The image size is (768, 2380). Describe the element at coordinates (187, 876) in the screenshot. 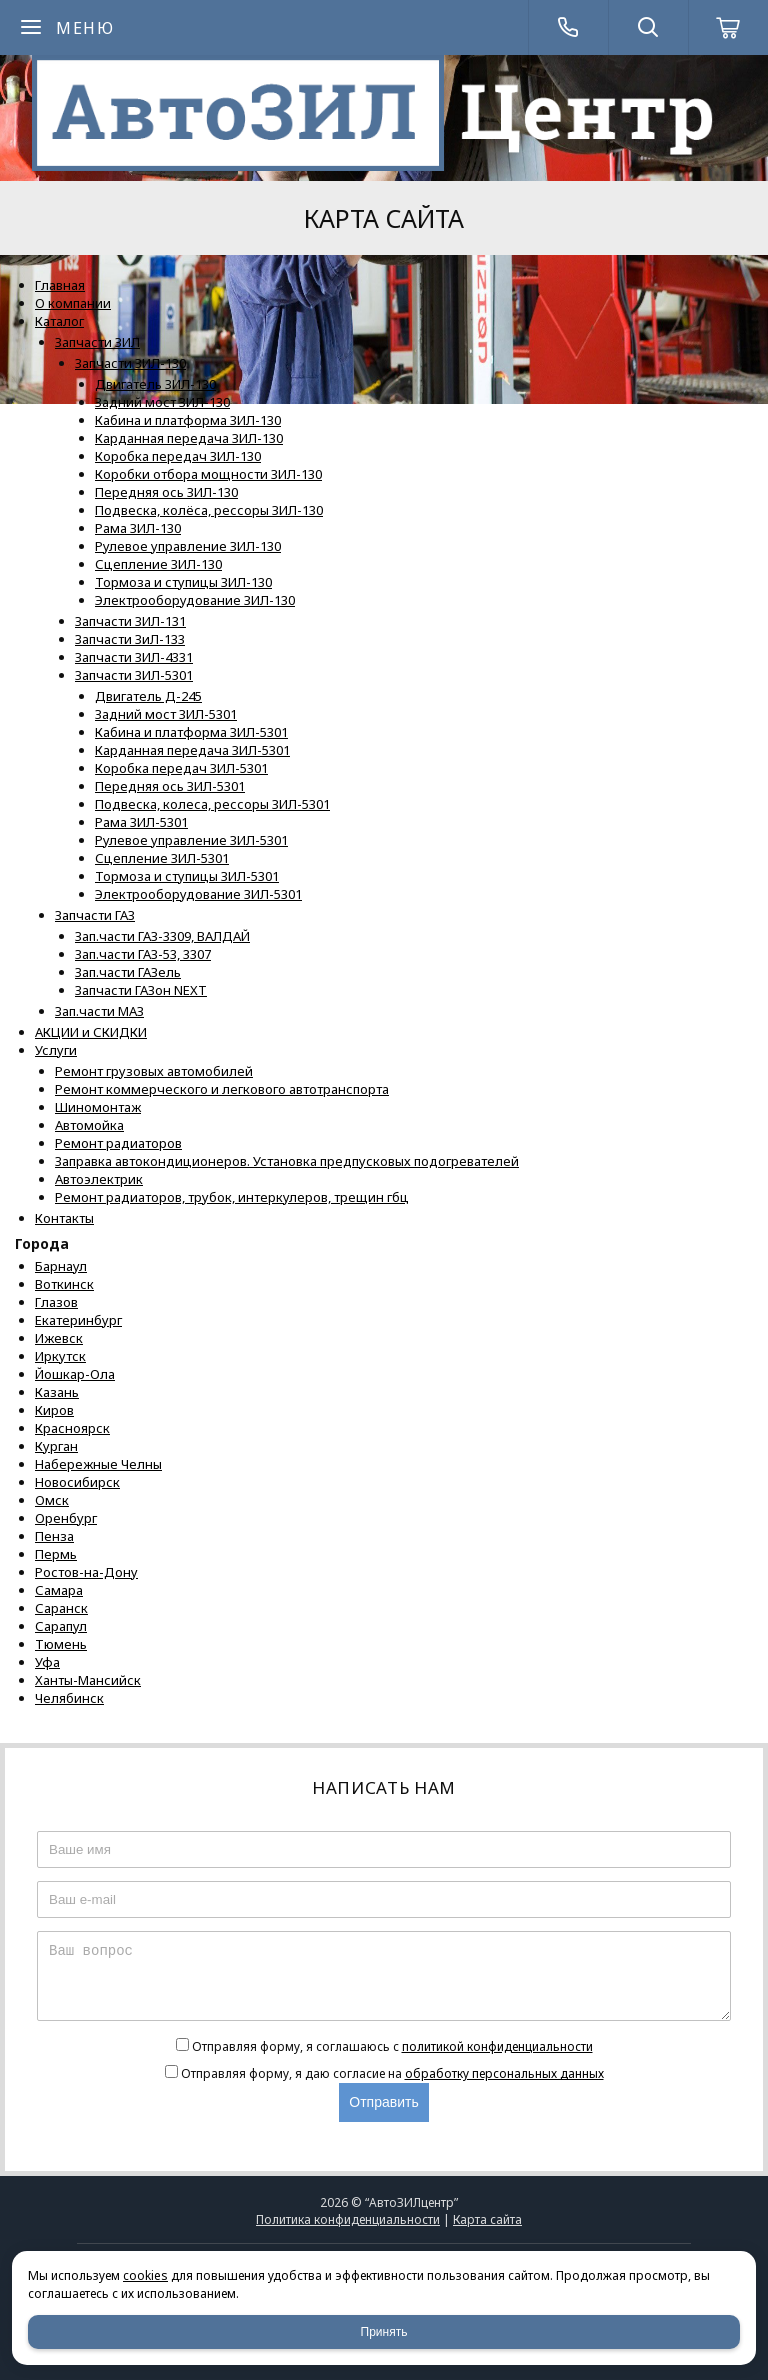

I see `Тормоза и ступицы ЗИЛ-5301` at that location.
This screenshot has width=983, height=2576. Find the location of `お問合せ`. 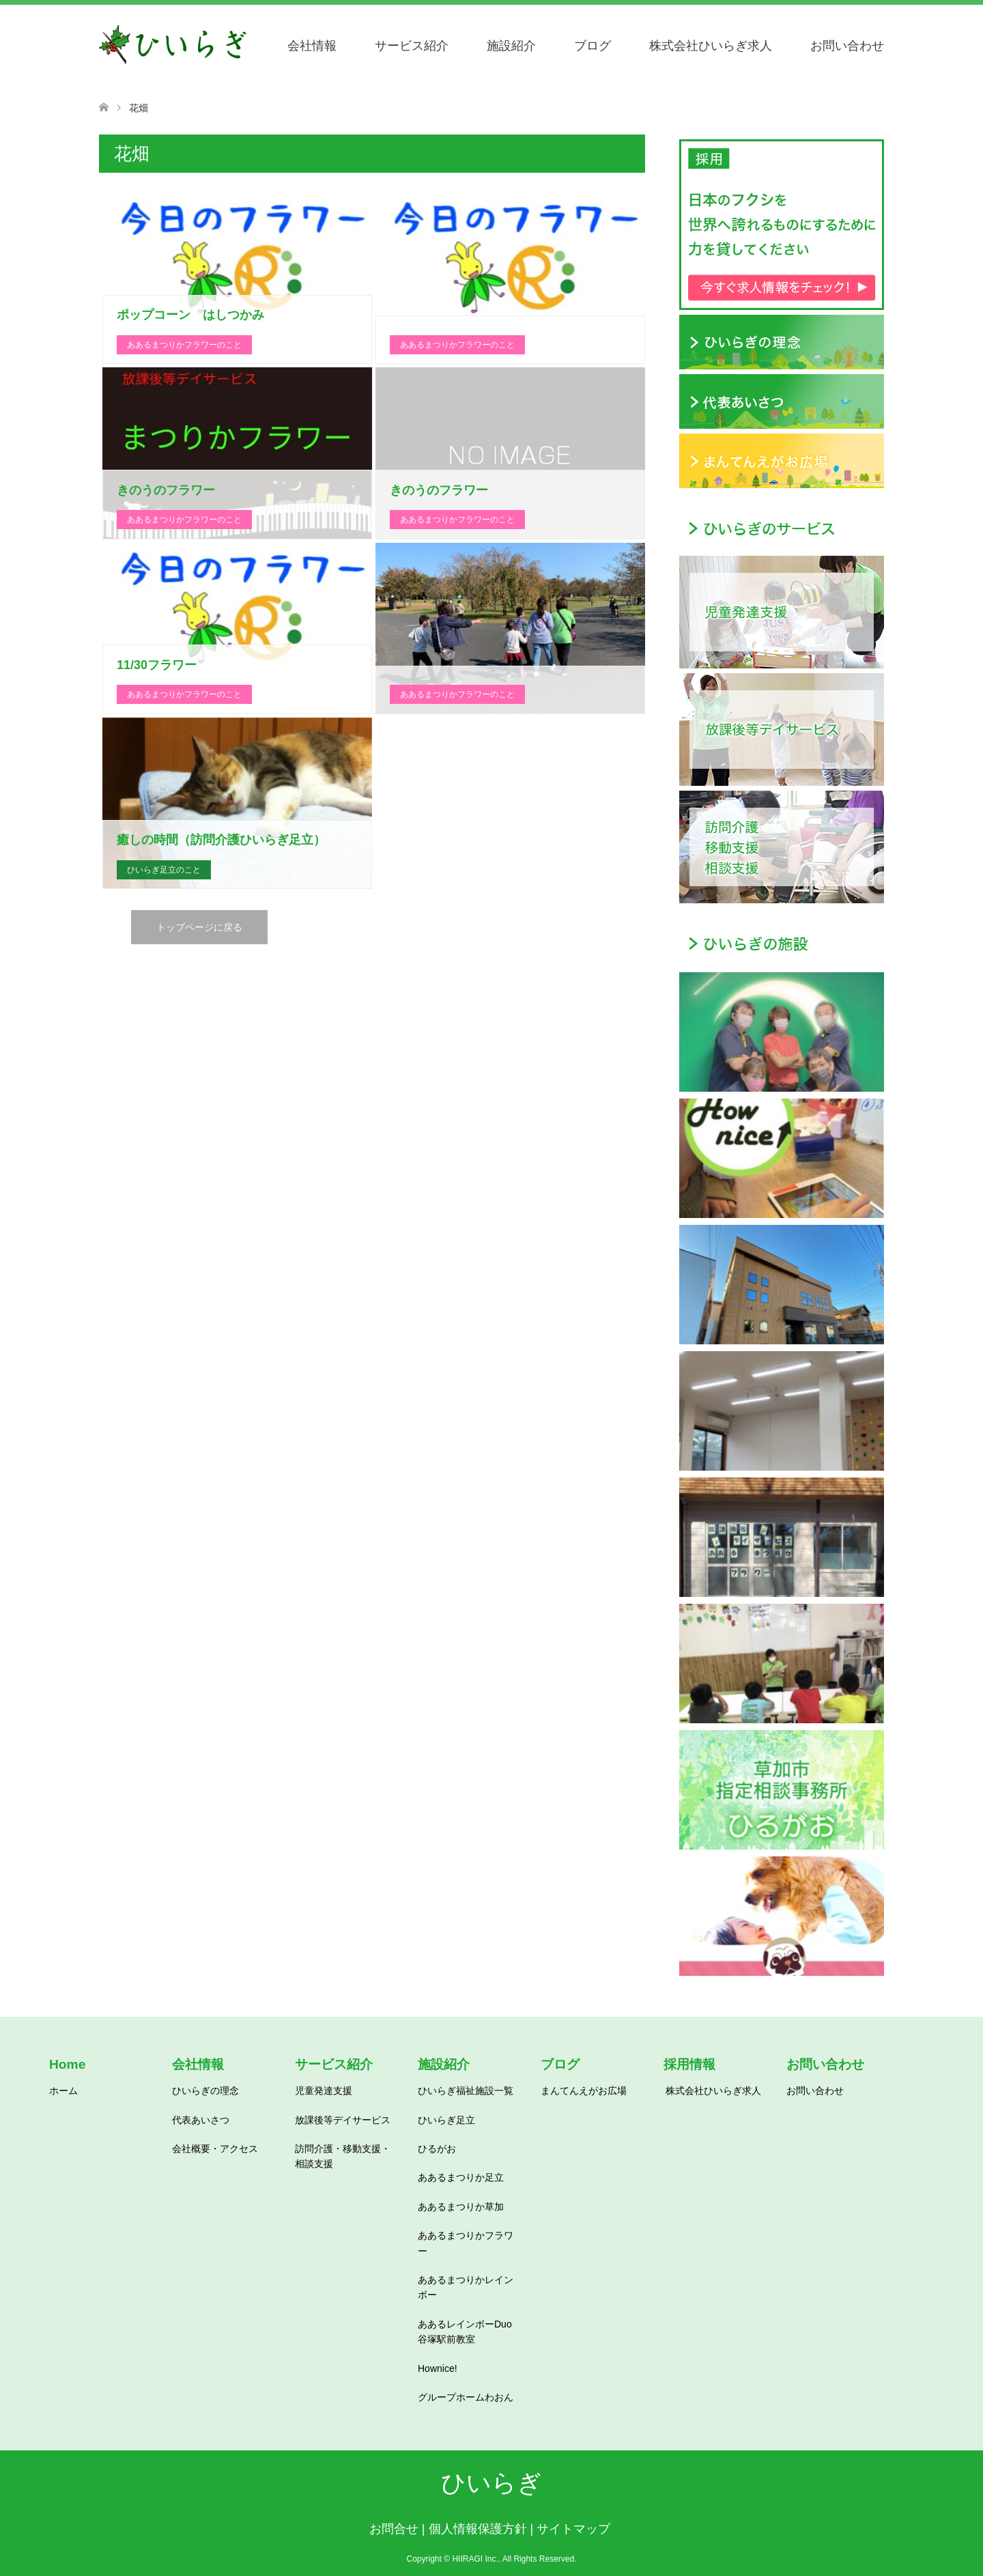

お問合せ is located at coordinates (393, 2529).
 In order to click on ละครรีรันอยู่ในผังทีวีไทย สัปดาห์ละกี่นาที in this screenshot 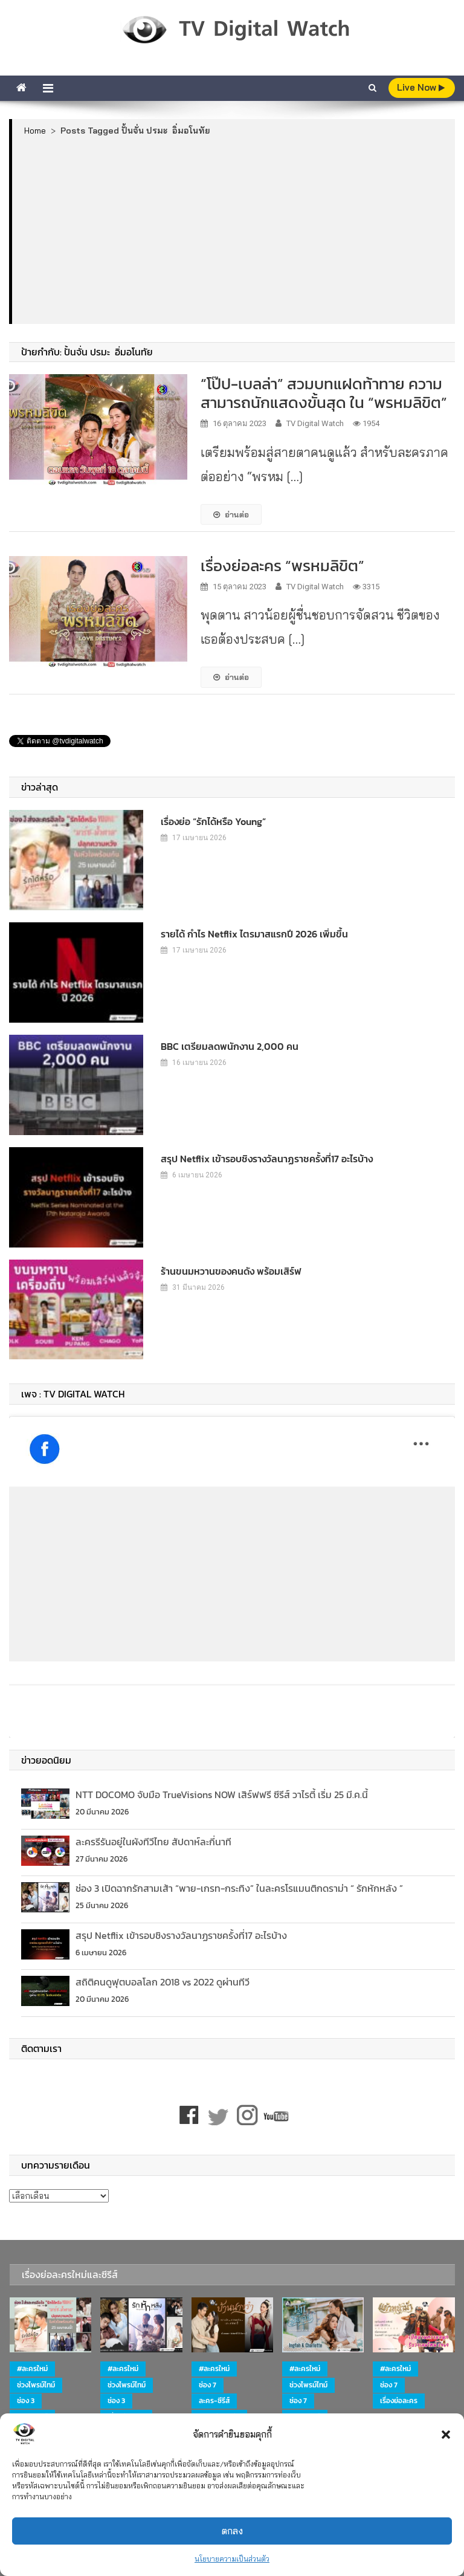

_ _ _ _

- **The task**
Leaving each image aside, repeat the listing above exactly.

- **Task output**
The image size is (768, 2380). Describe the element at coordinates (187, 876) in the screenshot. 

I see `Тормоза и ступицы ЗИЛ-5301` at that location.
This screenshot has width=983, height=2576. Find the location of `お問合せ`. 

お問合せ is located at coordinates (393, 2529).
 In order to click on ละครรีรันอยู่ในผังทีวีไทย สัปดาห์ละกี่นาที in this screenshot 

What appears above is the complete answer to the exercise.